EXERCISE REQUIREMENTS: Omit every picture and output the rest of the records exactly as they are.

[Collected data]
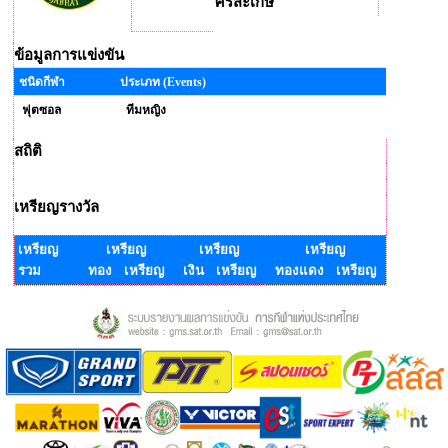
ศรีสะเกษ
ข้อมูลการแข่งขัน
ชนิดกีฬา
ประเภท (Events)
ฟุตซอล
ทีมหญิง
สถิติ
เหรียญรางวัล
เหรียญ
เหรียญ
เหรียญ
เหรียญ
รวม
ทอง เหรียญ
เงิน เหรียญ
ทองแดง เหรียญ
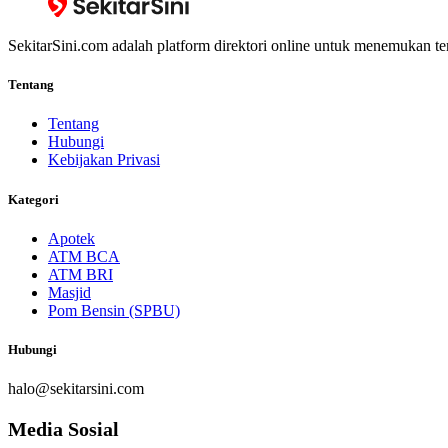
SekitarSini.com adalah platform direktori online untuk menemukan te
Tentang
Tentang
Hubungi
Kebijakan Privasi
Kategori
Apotek
ATM BCA
ATM BRI
Masjid
Pom Bensin (SPBU)
Hubungi
halo@sekitarsini.com
Media Sosial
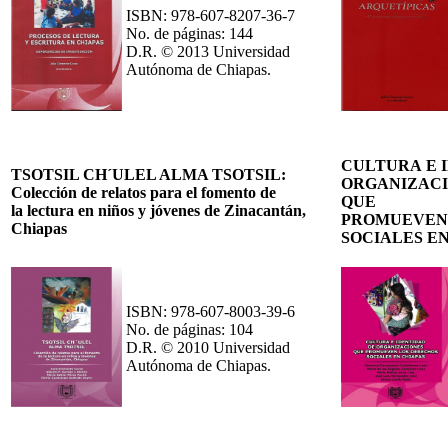
ISBN: 978-607-8207-36-7
No. de páginas: 144
D.R. © 2013 Universidad
Autónoma de Chiapas.
CULTURA E 
TSOTSIL CH´ULEL ALMA TSOTSIL:
ORGANIZAC
Colección de relatos para el fomento de
QUE
la lectura en niños y jóvenes de Zinacantán,
PROMUEVE
Chiapas
SOCIALES E
ISBN: 978-607-8003-39-6
No. de páginas: 104
D.R. © 2010 Universidad
Autónoma de Chiapas.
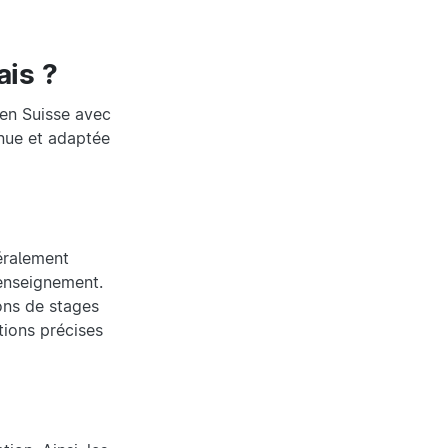
ais ?
 en Suisse avec
nnue et adaptée
éralement
enseignement.
ons de stages
tions précises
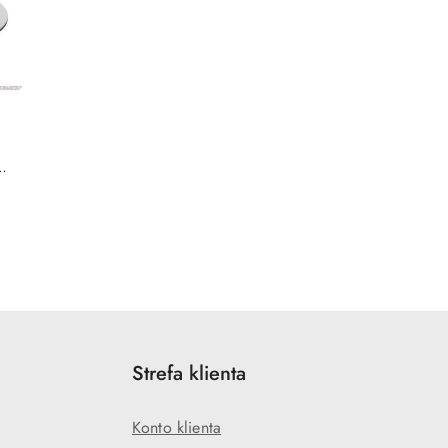
Strefa klienta
Konto klienta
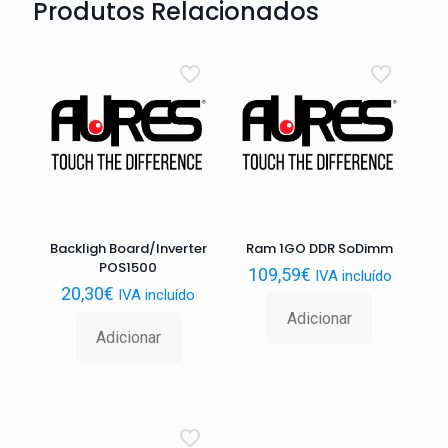
Produtos Relacionados
Backligh Board/Inverter
Ram 1GO DDR SoDimm
POS1500
109,59
€
IVA incluído
20,30
€
IVA incluído
Adicionar
Adicionar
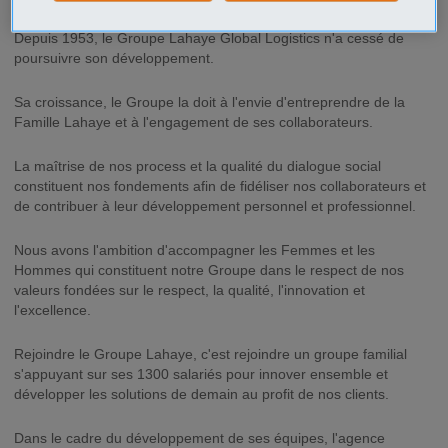
Depuis 1953, le Groupe Lahaye Global Logistics n'a cessé de
poursuivre son développement.
Sa croissance, le Groupe la doit à l'envie d'entreprendre de la
Famille Lahaye et à l'engagement de ses collaborateurs.
La maîtrise de nos process et la qualité du dialogue social
constituent nos fondements afin de fidéliser nos collaborateurs et
de contribuer à leur développement personnel et professionnel.
Nous avons l'ambition d'accompagner les Femmes et les
Hommes qui constituent notre Groupe dans le respect de nos
valeurs fondées sur le respect, la qualité, l'innovation et
l'excellence.
Rejoindre le Groupe Lahaye, c'est rejoindre un groupe familial
s'appuyant sur ses 1300 salariés pour innover ensemble et
développer les solutions de demain au profit de nos clients.
Dans le cadre du développement de ses équipes, l'agence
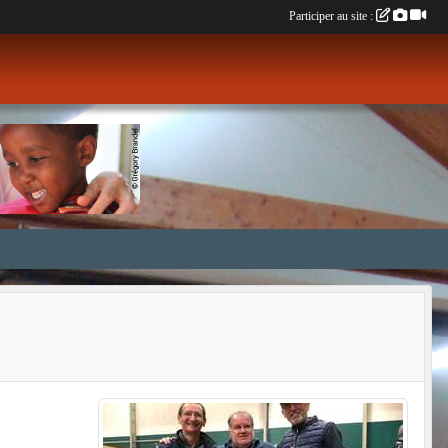
Participer au site :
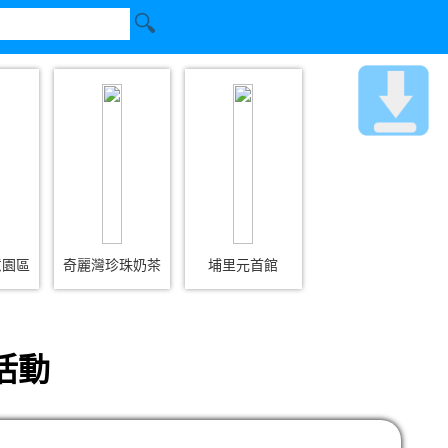
意園區
奇麗灣珍珠奶茶
埔里元首館
活動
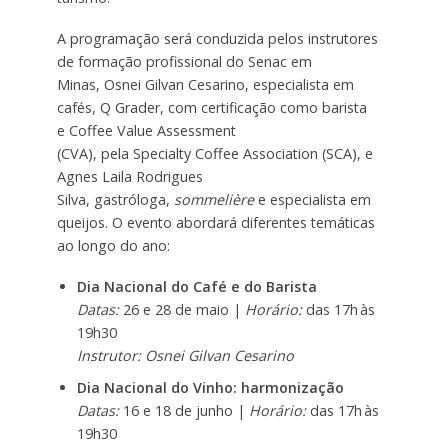
A programação será conduzida pelos instrutores
de formação profissional do Senac em
Minas, Osnei Gilvan Cesarino, especialista em
cafés, Q Grader, com certificação como barista
e Coffee Value Assessment
(CVA), pela Specialty Coffee Association (SCA), e
Agnes Laila Rodrigues
Silva, gastróloga,
sommelière
e especialista em
queijos. O evento abordará diferentes temáticas
ao longo do ano:
Dia Nacional do Café e do Barista
Datas:
26 e 28 de maio |
Horário:
das 17h às
19h30
Instrutor: Osnei Gilvan Cesarino
Dia Nacional do Vinho: harmonização
Datas:
16 e 18 de junho |
Horário:
das 17h às
19h30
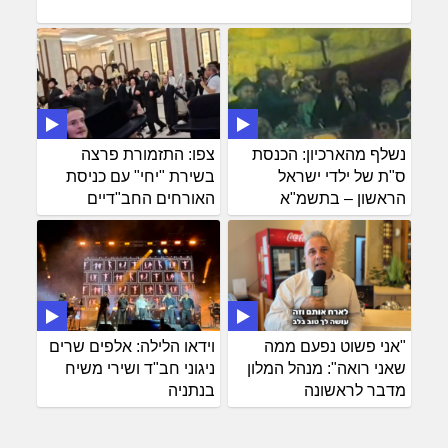
נשלף מהארכיון: הכנסת
צפו: התזמורת פרצה
ס"ת של ילדי ישראל
בשירת "יחי" עם כניסת
הראשון – בתשמ"א
האורחים החב"דיים
"אני פשוט נפעם ממה
וידאו הלילה: אלפים שרים
שאני רואה": מנהל המלון
ניגוני חב"ד ושירי משיח
מדבר לראשונה
בנתניה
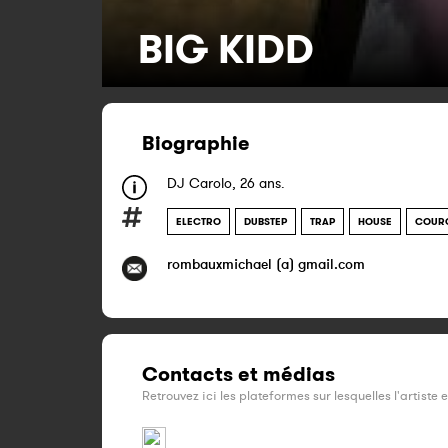
BIG KIDD
Biographie
DJ Carolo, 26 ans.
ELECTRO
DUBSTEP
TRAP
HOUSE
COURC
rombauxmichael (a) gmail.com
Contacts et médias
Retrouvez ici les plateformes sur lesquelles l'artiste 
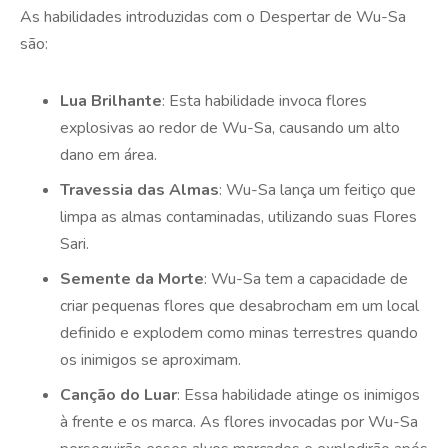
As habilidades introduzidas com o Despertar de Wu-Sa
são:
Lua Brilhante
: Esta habilidade invoca flores
explosivas ao redor de Wu-Sa, causando um alto
dano em área.
Travessia das Almas
: Wu-Sa lança um feitiço que
limpa as almas contaminadas, utilizando suas Flores
Sari.
Semente da Morte
: Wu-Sa tem a capacidade de
criar pequenas flores que desabrocham em um local
definido e explodem como minas terrestres quando
os inimigos se aproximam.
Canção do Luar
: Essa habilidade atinge os inimigos
à frente e os marca. As flores invocadas por Wu-Sa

EXERCISE ANSWER:
ศรีสะเกษ
ข้อมูลการแข่งขัน
ชนิดกีฬา
ประเภท (Events)
ฟุตซอล
ทีมหญิง
สถิติ
เหรียญรางวัล
เหรียญ
เหรียญ
เหรียญ
เหรียญ
รวม
ทอง เหรียญ
เงิน เหรียญ
ทองแดง เหรียญ
SekitarSini.com adalah platform direktori online untuk menemukan te
Tentang
Tentang
Hubungi
Kebijakan Privasi
Kategori
Apotek
ATM BCA
ATM BRI
Masjid
Pom Bensin (SPBU)
Hubungi
halo@sekitarsini.com
Media Sosial
ISBN: 978-607-8207-36-7
No. de páginas: 144
D.R. © 2013 Universidad
Autónoma de Chiapas.
CULTURA E 
TSOTSIL CH´ULEL ALMA TSOTSIL:
ORGANIZAC
Colección de relatos para el fomento de
QUE
la lectura en niños y jóvenes de Zinacantán,
PROMUEVE
Chiapas
SOCIALES E
ISBN: 978-607-8003-39-6
No. de páginas: 104
D.R. © 2010 Universidad
Autónoma de Chiapas.
ais ?
 en Suisse avec
nnue et adaptée
éralement
enseignement.
ons de stages
tions précises
Strefa klienta
Konto klienta
Produtos Relacionados
Backligh Board/Inverter
Ram 1GO DDR SoDimm
POS1500
109,59
€
IVA incluído
20,30
€
IVA incluído
Adicionar
Adicionar
Depuis 1953, le Groupe Lahaye Global Logistics n'a cessé de
poursuivre son développement.
Sa croissance, le Groupe la doit à l'envie d'entreprendre de la
Famille Lahaye et à l'engagement de ses collaborateurs.
La maîtrise de nos process et la qualité du dialogue social
constituent nos fondements afin de fidéliser nos collaborateurs et
de contribuer à leur développement personnel et professionnel.
Nous avons l'ambition d'accompagner les Femmes et les
Hommes qui constituent notre Groupe dans le respect de nos
valeurs fondées sur le respect, la qualité, l'innovation et
l'excellence.
Rejoindre le Groupe Lahaye, c'est rejoindre un groupe familial
s'appuyant sur ses 1300 salariés pour innover ensemble et
développer les solutions de demain au profit de nos clients.
Dans le cadre du développement de ses équipes, l'agence
Participer au site :
意園區
奇麗灣珍珠奶茶
埔里元首館
活動
A programação será conduzida pelos instrutores
de formação profissional do Senac em
Minas, Osnei Gilvan Cesarino, especialista em
cafés, Q Grader, com certificação como barista
e Coffee Value Assessment
(CVA), pela Specialty Coffee Association (SCA), e
Agnes Laila Rodrigues
Silva, gastróloga,
sommelière
e especialista em
queijos. O evento abordará diferentes temáticas
ao longo do ano:
Dia Nacional do Café e do Barista
Datas:
26 e 28 de maio |
Horário:
das 17h às
19h30
Instrutor: Osnei Gilvan Cesarino
Dia Nacional do Vinho: harmonização
Datas:
16 e 18 de junho |
Horário:
das 17h às
19h30
נשלף מהארכיון: הכנסת
צפו: התזמורת פרצה
ס"ת של ילדי ישראל
בשירת "יחי" עם כניסת
הראשון – בתשמ"א
האורחים החב"דיים
"אני פשוט נפעם ממה
וידאו הלילה: אלפים שרים
שאני רואה": מנהל המלון
ניגוני חב"ד ושירי משיח
מדבר לראשונה
בנתניה
BIG KIDD
Biographie
DJ Carolo, 26 ans.
ELECTRO
DUBSTEP
TRAP
HOUSE
COURC
rombauxmichael (a) gmail.com
Contacts et médias
Retrouvez ici les plateformes sur lesquelles l'artiste 
As habilidades introduzidas com o Despertar de Wu-Sa
são:
Lua Brilhante
: Esta habilidade invoca flores
explosivas ao redor de Wu-Sa, causando um alto
dano em área.
Travessia das Almas
: Wu-Sa lança um feitiço que
limpa as almas contaminadas, utilizando suas Flores
Sari.
Semente da Morte
: Wu-Sa tem a capacidade de
criar pequenas flores que desabrocham em um local
definido e explodem como minas terrestres quando
os inimigos se aproximam.
Canção do Luar
: Essa habilidade atinge os inimigos
à frente e os marca. As flores invocadas por Wu-Sa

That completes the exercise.